Venice doesn’t feel the lack of tourist attention and for centuries its attractions seduce people from all over the world. More than most cities Venice repays those who make a lingering acquaintance and who show a willingness to leave the main sights in favor of the evocative quite squares and small churches.
The city is situated in the heart of a lagoon, separated from the open sea by a line of defensive sand bars. Its 118 islands, 400-plus bridges, and 170 canals are divided into six districts or sistieri. Half of these lie west of the Grand Canal and half to the east. The city may seem labyrinthine, but in practice the web of streets is easier to navigate than it first appears. Using a smart selection of GPS-coordinates on this site you can easily pass from one Venice place of interest to another and use no transport.
Once you have grasped the city’s layout, the best way to see individual attractions is to stay independent and relay on spots that you have chosen on iTourstMaps.com. Study the map to locate the top 25 sights and ascertain which other more minor sights lie close by. Bear in mind that only four bridges cross the Grand Canal, so plan your routs to avoid unnecessary walking. Also learn to use the traghetti (ferries) that cross the canal at strategic points and do not overlook the vaporetti (water bus) as a means of sightseeing, particularly the ¹1, which lumbers along the Grand Canal.
The list of tourist attractions of Venice is quite long and some points of this list are must see. However it is the best to see anything on your first morning apart from Piazza San Marco, the Doge’s Palace or the Basilica di San Marco. Start instead with something more modest so that the crowds do not turn you against the city on your first acquaintance. Venice’s best moments often occur away from the main sights. Thus you should take a boat along the Grand Canal just for the ride. Grand Canal is truly the most beautiful street in whole Italy. At most hours of day and night it is alive with boats and bustle of all description, providing an almost hypnotic spectacle when admired from one of its four bridges (the Scalzi, Rialto, Accademia and Constitution) or from the heavily laden vaporetti that play up and down its 4-km length.

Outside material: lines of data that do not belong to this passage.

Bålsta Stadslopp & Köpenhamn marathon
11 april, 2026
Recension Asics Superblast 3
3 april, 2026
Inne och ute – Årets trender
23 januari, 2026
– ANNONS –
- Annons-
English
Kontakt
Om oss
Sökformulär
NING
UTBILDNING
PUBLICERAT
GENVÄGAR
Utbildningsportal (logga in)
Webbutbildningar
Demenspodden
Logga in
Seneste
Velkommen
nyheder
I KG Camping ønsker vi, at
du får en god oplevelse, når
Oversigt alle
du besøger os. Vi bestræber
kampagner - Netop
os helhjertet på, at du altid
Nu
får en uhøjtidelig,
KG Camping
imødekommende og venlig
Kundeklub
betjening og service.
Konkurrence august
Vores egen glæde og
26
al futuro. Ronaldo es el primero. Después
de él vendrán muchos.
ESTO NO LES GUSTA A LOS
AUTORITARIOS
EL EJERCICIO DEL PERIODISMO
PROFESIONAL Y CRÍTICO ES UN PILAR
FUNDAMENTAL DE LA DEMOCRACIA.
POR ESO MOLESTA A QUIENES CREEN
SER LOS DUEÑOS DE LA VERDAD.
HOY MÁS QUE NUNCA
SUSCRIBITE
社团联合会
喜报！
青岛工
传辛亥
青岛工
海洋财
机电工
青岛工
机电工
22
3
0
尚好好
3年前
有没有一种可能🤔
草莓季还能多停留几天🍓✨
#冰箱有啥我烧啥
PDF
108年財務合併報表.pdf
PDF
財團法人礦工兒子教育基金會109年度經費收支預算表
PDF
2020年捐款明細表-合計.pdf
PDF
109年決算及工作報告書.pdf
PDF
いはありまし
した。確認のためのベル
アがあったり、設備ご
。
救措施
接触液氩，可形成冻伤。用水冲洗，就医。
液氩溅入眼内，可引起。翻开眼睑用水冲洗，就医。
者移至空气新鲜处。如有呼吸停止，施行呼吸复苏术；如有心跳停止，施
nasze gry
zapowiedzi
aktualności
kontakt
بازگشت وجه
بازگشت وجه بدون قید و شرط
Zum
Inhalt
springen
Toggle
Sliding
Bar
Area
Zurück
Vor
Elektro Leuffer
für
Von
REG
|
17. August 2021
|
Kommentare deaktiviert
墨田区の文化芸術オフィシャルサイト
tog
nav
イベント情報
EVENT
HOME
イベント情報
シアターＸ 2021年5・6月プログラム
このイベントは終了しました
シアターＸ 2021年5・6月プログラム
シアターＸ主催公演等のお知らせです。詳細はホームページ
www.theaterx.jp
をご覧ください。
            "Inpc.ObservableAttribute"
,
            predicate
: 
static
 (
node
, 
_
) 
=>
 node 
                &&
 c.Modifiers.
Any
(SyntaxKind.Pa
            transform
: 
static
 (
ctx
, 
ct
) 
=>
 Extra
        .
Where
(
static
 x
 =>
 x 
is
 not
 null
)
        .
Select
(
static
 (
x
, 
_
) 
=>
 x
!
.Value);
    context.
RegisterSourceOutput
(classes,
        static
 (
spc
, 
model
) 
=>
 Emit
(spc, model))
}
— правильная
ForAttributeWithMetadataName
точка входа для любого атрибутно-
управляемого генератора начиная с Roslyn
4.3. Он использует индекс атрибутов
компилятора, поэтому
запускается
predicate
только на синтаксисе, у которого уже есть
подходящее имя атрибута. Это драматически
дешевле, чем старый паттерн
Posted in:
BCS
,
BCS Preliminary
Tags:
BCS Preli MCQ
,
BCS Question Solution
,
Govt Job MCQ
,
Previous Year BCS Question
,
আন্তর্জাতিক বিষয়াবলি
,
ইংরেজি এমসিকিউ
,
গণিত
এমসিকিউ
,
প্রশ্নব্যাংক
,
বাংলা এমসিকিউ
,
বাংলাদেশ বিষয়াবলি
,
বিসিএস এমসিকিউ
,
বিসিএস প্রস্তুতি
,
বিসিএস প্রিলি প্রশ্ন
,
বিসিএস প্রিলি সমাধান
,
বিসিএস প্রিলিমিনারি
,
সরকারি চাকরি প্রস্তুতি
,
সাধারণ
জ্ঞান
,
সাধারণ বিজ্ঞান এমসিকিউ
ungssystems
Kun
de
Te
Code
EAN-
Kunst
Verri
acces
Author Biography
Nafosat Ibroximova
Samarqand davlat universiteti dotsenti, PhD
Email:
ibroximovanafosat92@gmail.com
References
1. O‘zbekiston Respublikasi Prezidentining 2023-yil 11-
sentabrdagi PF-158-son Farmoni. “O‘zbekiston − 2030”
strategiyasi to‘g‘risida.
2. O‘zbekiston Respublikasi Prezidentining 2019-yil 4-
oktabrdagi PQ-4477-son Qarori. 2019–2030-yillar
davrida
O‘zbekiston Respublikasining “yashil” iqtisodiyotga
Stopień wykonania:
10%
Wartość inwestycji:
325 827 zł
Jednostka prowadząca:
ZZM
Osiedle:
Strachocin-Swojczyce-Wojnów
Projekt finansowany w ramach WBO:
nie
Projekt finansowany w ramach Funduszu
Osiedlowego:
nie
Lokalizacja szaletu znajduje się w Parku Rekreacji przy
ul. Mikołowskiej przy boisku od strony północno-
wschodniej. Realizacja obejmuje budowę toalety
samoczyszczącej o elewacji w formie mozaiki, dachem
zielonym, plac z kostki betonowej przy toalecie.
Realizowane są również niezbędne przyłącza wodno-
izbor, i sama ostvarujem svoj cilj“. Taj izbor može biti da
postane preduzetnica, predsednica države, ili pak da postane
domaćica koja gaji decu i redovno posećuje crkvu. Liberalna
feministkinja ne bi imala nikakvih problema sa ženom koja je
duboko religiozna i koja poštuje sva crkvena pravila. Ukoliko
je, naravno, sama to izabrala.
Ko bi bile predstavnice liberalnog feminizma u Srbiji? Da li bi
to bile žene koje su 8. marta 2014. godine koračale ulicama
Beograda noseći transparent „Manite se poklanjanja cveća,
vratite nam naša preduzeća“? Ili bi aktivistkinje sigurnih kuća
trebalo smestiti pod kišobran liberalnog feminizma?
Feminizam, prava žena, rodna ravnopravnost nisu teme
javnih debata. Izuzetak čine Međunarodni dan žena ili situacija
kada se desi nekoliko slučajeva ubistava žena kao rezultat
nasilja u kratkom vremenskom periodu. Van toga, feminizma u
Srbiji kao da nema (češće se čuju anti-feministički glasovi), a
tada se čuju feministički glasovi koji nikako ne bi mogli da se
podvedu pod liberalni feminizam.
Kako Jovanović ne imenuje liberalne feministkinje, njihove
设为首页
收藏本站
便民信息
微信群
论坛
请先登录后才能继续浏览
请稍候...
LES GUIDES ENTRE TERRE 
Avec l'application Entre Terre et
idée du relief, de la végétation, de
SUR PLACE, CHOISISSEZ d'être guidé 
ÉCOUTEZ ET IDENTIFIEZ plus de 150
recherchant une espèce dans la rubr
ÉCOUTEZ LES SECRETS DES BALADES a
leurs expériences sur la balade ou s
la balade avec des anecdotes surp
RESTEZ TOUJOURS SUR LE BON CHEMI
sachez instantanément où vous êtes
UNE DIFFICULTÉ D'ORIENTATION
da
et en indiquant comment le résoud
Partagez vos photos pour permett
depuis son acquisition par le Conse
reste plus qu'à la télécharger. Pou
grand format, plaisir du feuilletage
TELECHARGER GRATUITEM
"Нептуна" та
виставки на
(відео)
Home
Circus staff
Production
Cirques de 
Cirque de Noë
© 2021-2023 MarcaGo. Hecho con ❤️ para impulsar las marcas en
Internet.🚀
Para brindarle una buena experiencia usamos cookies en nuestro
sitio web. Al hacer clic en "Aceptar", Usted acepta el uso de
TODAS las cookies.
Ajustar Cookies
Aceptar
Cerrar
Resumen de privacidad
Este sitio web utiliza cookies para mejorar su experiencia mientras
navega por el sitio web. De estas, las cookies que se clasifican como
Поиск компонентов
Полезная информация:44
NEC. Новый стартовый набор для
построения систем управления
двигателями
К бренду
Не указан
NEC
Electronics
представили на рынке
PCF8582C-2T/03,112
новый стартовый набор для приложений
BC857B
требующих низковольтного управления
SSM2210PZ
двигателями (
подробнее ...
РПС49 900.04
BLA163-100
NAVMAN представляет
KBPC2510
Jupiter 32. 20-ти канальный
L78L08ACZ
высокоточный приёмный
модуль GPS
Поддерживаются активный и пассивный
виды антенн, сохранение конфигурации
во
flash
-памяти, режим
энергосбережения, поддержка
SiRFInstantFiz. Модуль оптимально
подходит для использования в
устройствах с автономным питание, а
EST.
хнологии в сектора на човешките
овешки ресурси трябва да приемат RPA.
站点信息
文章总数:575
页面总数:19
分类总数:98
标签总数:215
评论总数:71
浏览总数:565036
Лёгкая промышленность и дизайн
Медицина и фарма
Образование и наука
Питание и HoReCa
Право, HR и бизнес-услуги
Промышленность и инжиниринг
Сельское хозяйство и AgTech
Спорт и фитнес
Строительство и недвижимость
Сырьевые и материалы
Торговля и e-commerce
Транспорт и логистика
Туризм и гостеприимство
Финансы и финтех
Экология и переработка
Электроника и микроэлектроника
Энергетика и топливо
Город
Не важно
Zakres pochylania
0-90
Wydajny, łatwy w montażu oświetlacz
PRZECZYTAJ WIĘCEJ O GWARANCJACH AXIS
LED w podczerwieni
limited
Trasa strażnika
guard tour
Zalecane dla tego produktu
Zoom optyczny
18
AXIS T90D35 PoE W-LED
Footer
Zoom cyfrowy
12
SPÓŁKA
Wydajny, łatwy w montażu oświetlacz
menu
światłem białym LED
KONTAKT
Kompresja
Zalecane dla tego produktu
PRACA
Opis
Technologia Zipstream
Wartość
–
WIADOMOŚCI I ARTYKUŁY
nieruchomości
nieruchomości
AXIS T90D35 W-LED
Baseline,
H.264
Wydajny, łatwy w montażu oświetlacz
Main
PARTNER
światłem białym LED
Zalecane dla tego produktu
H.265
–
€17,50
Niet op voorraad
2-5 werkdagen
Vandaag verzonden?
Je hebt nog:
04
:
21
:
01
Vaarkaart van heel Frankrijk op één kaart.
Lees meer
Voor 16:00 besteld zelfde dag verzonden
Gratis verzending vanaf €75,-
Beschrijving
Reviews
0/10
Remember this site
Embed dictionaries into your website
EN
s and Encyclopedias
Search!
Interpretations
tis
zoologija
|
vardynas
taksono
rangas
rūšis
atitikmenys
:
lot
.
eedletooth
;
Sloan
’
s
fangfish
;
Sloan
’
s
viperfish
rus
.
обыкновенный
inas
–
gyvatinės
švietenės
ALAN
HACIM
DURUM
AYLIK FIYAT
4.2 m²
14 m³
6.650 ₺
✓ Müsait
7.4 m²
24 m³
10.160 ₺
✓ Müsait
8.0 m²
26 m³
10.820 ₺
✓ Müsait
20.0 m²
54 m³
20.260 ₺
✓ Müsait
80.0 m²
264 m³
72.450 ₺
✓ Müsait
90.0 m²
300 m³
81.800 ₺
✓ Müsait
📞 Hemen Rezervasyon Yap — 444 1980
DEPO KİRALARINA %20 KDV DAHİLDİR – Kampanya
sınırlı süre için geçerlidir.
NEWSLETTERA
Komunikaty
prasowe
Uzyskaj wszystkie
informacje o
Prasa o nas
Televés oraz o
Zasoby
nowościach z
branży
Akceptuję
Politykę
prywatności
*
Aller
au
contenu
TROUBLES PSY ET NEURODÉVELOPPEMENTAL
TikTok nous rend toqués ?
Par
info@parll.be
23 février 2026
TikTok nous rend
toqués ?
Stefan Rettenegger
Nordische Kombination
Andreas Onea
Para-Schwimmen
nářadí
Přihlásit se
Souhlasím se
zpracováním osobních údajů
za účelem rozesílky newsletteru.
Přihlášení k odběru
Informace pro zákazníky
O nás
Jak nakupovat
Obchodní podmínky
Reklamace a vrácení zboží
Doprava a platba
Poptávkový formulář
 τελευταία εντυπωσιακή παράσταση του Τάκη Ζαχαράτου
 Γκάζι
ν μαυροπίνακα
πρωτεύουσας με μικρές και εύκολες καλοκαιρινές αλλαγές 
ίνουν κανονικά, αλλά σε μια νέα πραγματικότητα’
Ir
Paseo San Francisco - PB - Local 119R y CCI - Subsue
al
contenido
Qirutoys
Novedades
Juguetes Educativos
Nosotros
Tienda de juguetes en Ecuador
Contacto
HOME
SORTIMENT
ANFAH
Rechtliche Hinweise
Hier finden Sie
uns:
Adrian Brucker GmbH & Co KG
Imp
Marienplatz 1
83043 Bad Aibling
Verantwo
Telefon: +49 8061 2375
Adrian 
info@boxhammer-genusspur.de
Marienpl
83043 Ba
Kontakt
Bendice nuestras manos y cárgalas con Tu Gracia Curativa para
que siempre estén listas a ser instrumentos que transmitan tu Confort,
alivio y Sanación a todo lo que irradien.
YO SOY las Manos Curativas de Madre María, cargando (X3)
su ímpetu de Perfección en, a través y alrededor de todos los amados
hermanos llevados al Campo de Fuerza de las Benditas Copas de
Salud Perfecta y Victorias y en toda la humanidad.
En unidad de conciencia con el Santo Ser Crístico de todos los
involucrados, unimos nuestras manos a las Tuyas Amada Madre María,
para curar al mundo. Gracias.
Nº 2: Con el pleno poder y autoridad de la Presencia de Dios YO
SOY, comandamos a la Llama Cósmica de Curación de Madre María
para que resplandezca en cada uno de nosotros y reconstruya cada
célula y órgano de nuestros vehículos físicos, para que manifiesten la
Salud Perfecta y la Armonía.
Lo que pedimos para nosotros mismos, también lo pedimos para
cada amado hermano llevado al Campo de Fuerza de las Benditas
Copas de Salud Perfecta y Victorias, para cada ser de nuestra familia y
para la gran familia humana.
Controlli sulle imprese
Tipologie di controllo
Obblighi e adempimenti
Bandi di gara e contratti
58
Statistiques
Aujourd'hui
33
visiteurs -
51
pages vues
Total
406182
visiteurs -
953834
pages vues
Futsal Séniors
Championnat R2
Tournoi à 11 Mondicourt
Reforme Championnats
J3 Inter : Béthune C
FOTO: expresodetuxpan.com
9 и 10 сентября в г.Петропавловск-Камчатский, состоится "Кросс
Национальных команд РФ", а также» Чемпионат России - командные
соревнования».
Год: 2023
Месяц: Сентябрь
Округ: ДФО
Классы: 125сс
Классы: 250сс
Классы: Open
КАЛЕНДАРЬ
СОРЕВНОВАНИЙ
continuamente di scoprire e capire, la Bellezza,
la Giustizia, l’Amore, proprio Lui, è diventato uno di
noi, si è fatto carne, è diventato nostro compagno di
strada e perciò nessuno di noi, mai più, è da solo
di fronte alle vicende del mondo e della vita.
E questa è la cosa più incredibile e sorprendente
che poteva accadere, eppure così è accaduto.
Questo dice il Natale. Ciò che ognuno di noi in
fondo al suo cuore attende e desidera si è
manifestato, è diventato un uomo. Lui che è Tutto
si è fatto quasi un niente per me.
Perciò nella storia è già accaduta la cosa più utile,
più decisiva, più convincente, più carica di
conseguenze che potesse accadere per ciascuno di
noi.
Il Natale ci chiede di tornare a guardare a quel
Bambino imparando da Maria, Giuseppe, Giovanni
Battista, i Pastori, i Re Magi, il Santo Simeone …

Traveling with kids one can find many nice children attractions and interesting things to do in Venice. Italian ice-cream would satisfy most demanding of youngsters, so don’t lose this chance to give them such a good experience. Children should be captivated by the things to see from Venice vaporetti and motoscafi. The best would be to take a short trip along the Grand Canal. Children might enjoy wearing Venice’s famous masks, or simply window-shopping among some of the city’s numerous shops. Interesting and riveting experience can bring visiting workshops on Murano. Many of them offer a chance to watch glass-blowers in action, a novelty that should appeal to children.
Coffee and Ice-cream
Venice doesn’t have much of a night-life to match other major cities. For many Venetians an evening out consists of a meal or drink with friends rounded off with a stroll to a bar for a coffee or ice-cream. One of the best places to join them is Campo Santa Margherita, a square full of easy-going bars and cafes in the student district of Dorsoduro. Other similar squares include Campo San Polo, Campo San Barnabo and Campo Santa Maria Formosa.
If all you want to do is walk, few cities can compare with Venice when it comes to atmospheric pleasant strolls, and none can offer an experience of a gondola ride on the Grand Canal.